Toward 6-DOF Autonomous Underwater Vehicle Energy-Aware Position Control based on Deep Reinforcement Learning: Preliminary Results
Gustavo Boré, Vicente Sufán, Sebastián Rodríguez-Martínez, Giancarlo Troni
TL;DR
This work tackles energy-efficient, holonomic control of a $6$-DOF AUV by training end-to-end DRL policies with Truncated Quantile Critics (TQC). Two variants are proposed: tqc-hp for high-precision reaching and tqc-ea for energy-aware control, both operating directly on eight thrusters without manual thruster modeling. In the Stonefish simulator, tqc-hp consistently improves pose and attitude RMSE over a fine-tuned PID, while tqc-ea achieves roughly 30% lower power usage at a modest cost to accuracy, illustrating a practical trade-off for long-range missions. The results demonstrate the feasibility of DRL-based, energy-conscious low-level control for holonomic AUVs, with field deployment planned for MBARI’s mola platform. $6$-DOF autonomous underwater control using end-to-end DRL could significantly extend mission endurance and operational flexibility in challenging underwater environments.
Abstract
The use of autonomous underwater vehicles (AUVs) for surveying, mapping, and inspecting unexplored underwater areas plays a crucial role, where maneuverability and power efficiency are key factors for extending the use of these platforms, making six degrees of freedom (6-DOF) holonomic platforms essential tools.

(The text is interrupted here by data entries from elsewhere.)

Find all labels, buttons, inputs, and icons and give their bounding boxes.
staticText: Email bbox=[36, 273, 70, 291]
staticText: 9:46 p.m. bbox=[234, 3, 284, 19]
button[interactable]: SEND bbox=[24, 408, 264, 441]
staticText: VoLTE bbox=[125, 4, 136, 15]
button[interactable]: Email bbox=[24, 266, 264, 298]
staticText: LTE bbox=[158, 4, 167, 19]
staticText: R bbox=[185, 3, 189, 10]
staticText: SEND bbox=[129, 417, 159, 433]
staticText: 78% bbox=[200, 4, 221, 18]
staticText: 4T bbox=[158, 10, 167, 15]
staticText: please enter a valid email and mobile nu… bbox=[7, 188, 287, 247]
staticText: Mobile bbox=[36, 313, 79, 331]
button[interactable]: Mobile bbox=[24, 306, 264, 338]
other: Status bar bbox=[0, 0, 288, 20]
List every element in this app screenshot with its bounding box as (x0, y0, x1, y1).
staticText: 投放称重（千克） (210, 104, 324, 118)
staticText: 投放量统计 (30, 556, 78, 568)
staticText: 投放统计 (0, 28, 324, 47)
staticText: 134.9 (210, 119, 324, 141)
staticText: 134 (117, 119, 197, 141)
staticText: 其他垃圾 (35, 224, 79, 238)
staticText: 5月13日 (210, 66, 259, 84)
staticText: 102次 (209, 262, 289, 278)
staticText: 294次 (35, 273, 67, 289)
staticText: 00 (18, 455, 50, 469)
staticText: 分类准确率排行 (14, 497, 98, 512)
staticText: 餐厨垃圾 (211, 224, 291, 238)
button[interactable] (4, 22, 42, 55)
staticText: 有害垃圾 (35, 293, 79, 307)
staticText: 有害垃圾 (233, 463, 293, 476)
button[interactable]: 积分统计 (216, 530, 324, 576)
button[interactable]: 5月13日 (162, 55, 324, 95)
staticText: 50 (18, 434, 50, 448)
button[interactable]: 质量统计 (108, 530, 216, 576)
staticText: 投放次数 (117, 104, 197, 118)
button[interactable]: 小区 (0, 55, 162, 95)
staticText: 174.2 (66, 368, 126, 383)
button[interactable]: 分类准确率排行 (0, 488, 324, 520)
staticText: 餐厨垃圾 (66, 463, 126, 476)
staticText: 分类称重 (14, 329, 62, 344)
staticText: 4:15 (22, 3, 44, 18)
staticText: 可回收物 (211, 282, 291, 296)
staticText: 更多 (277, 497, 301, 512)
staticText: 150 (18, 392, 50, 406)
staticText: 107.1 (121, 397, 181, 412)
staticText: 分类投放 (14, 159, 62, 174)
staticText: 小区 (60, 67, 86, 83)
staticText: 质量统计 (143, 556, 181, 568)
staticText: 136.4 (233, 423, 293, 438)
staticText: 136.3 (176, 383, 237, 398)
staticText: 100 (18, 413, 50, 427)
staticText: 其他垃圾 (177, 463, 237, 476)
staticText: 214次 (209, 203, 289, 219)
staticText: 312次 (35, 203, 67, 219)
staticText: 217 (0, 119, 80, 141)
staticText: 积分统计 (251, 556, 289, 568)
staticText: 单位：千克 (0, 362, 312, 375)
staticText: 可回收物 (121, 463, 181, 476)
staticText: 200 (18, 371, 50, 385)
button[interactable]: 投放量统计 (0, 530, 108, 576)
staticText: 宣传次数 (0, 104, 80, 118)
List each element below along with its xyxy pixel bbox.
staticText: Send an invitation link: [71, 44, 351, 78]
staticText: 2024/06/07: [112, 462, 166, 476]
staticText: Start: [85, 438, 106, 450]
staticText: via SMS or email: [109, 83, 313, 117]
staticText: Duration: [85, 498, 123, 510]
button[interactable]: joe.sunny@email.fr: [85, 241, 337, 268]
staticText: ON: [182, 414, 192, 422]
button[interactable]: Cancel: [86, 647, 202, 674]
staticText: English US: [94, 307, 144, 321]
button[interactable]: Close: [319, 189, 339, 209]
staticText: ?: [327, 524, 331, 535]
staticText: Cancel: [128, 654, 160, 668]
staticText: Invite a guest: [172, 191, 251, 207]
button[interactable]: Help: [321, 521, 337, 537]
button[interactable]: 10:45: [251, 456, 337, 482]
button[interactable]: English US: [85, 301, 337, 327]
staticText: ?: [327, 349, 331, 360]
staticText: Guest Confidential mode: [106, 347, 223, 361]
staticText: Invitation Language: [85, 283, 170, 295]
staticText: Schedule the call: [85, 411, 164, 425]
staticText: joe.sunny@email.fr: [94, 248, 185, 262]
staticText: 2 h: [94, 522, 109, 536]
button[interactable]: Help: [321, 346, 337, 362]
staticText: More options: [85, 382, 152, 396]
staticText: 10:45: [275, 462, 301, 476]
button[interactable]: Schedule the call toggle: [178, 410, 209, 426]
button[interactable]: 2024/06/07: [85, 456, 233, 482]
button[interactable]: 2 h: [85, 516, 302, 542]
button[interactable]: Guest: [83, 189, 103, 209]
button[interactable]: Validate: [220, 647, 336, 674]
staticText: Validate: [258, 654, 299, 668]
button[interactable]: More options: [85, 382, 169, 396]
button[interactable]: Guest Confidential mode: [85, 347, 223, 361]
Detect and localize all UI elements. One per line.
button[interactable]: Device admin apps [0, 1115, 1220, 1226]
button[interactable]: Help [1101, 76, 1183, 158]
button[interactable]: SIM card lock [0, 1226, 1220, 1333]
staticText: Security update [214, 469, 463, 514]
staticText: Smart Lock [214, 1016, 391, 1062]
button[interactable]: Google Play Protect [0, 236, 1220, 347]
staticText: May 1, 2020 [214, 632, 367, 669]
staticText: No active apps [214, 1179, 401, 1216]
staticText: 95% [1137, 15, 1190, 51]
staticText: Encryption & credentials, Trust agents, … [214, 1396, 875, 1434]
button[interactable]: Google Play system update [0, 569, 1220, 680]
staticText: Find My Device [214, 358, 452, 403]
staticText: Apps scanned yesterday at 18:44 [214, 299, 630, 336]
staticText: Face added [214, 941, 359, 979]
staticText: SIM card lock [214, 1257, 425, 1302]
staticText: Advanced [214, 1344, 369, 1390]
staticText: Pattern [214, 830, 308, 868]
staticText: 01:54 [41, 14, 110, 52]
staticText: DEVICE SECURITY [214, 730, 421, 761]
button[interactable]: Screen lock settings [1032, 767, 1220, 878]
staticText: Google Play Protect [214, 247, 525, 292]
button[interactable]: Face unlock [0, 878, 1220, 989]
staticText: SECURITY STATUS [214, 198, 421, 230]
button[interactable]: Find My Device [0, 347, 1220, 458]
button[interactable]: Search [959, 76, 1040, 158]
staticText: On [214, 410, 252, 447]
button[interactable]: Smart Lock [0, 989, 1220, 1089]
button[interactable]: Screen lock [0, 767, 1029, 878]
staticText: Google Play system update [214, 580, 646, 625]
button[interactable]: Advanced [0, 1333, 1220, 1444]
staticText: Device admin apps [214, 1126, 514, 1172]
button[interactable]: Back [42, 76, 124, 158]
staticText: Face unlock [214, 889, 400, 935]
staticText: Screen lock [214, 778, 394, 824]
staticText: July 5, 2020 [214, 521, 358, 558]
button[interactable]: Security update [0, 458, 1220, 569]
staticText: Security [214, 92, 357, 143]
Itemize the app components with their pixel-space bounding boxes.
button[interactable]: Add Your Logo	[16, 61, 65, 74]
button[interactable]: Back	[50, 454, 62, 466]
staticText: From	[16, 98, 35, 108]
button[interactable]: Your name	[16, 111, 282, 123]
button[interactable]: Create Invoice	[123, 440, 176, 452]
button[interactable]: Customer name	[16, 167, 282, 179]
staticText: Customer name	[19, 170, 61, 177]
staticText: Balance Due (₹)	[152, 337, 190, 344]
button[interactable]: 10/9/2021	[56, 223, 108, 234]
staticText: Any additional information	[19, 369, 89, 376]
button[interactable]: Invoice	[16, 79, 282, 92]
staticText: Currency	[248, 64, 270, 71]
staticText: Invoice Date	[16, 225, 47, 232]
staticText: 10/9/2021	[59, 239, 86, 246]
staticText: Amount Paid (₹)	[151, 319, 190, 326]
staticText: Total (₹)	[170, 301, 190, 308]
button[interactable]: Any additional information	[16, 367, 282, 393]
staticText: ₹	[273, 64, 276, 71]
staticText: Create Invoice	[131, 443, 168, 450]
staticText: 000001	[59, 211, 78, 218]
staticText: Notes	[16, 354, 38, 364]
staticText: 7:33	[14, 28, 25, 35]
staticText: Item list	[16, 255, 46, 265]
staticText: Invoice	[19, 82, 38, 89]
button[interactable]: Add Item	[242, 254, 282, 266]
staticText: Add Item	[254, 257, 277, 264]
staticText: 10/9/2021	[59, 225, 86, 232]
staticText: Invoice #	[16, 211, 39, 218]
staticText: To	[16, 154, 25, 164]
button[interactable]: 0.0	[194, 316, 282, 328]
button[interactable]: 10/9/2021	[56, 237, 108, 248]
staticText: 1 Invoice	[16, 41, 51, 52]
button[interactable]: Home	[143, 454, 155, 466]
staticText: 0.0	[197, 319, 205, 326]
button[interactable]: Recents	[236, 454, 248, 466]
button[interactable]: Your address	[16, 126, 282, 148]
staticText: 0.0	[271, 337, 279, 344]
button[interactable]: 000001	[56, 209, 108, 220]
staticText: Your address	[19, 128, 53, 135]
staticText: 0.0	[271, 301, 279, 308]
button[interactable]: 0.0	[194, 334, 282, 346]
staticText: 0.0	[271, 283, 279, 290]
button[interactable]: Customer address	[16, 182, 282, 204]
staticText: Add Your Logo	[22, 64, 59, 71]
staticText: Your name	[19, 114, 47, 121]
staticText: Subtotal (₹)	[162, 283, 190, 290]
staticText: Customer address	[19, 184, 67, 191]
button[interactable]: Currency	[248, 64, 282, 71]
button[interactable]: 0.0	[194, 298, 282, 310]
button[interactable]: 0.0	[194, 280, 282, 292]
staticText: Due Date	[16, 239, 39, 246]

Although Proportional-Integral-Derivative (PID) and Model Predictive Control controllers are widely used in these applications, they often require accurate system knowledge, struggle with repeatability when facing payload or configuration changes, and can be time-consuming to fine-tune. While more advanced methods based on Deep Reinforcement Learning (DRL) have been proposed, they are typically limited to operating in fewer degrees of freedom. This paper proposes a novel DRL-based approach for controlling holonomic 6-DOF AUVs using the Truncated Quantile Critics (TQC) algorithm, which does not require manual tuning and directly feeds commands to the thrusters without prior knowledge of their configuration. Furthermore, it incorporates power consumption directly into the reward function. Simulation results show that the TQC High-Performance method achieves better performance to a fine-tuned PID controller when reaching a goal point, while the TQC Energy-Aware method demonstrates slightly lower performance but consumes 30% less power on average.